Gastkommentar zum Gründungsversuch eines Groß-Arbeitskreises „Miteinander leben in Herrsching”/ Von Christl Voit

Bürgermeister Schiller und Gemeinderätin Gruber bemühten sich redlich, den Anwesenden die Sinnhaftigkeit des Plans schmackhaft zu machen. Allerdings stellte sich schnell heraus, dass die Gruppen, außer dass sie in Herrsching miteinander leben, nicht viel gemeinsam haben, weder in Struktur noch Organisationsform noch Zielgruppen, und dass sie außerdem alle mehr als ausgelastet sind. Die netteren Kommentare für diesen Kessel Buntes waren „Überfrachtung”, „bürokratisches Monstrum”, „Artefakt”, „Unmachbar” oder „Absolut praxisfern”.
Irgendwann ließ dann die Sitzungsleitung die Katze aus dem Sack. Offensichtlich gab es nicht nur fürsorgliche Gründe für die Neuregelung der Agenda-Arbeitskreise.
Es sollten wohl auch zwei Gruppen, die irgendwie zu unbequem geworden waren, abgedrängt werden, nämlich Pro Natur und der Helferkreis Asyl (die man im übrigen bisher durch die offizielle Behandlung im Glauben gelassen hatte, sie seien bereits Agenda-Arbeitskreise).
An Zufall mag man da eher nicht glauben – ein Schelm, wer Schlechtes dabei denkt.
Speziell der Helferkreis (besser Helfer*innenkreis) hatte jahrelang auch für die Gemeinde Steine aus dem Weg geräumt und lautlos viele Integrationsaufgaben übernommen, die nicht nur für die Geflüchteten hilfreich waren, sondern auch einen Beitrag zum guten Miteinander von Geflüchteten und Altherrschinger*innen leisten.

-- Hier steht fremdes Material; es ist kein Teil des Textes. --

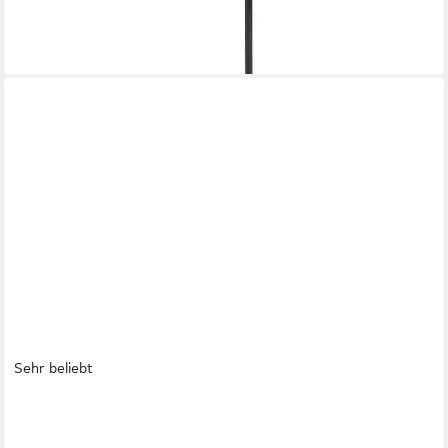
74,90 €
lieferbar - in 2-3 Werktagen bei dir
Sehr beliebt
SONGMICS
Kleiderstange für die Wand, Kleiderständer zur Wandmontage (1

Aber, statt nur Kuchen für Neuankömmlinge zu backen, mischte sich der Helferkreis kraft eigener Expertise in die Gemeindepolitik ein und machte so ungeziehmende Vorschläge wie Schaffung von bezahlbarem Wohnraum am ehemaligen Bofrostgelände oder den Vorschlag zur Verlängerung der Laufzeit des hiesigen Containerstandorts .
Da muss was geschehen, mag sich so mancher Offizielle gedacht haben und ersann flugs, erst nichtöffentlich, dann, nach Anmahnung durch die Rechtsaufsicht, öffentlich, ein ausgefeiltes Beschäftigungsprogramm für die aus der Rolle gefallenen Helferkreis-Kinder, die sich jetzt einfach mal an der Quadratur des Kreises versuchen sollten, damit sie nicht zu übermütig werden.
Übrigens – kleiner Exkurs – sei erwähnt, dass die einzelnen Gruppen punktuell schon lange zusammenarbeiten ; so geben Mitglieder des Seniorenbeirats Geflüchteten Mathenachhilfe, junge Geflüchtete arbeiten im Jugendbeirat mit, der Verein “Wir Schaffen Das” und der Helferkreis sind eng verknüpft. Die Herrschinger Insel hilft zum Beispiel den Geflüchteten mit Kleidung und anderen Gebrauchsgegenständen und ist kompetenter Ansprechpartner auch für Helfer*innen.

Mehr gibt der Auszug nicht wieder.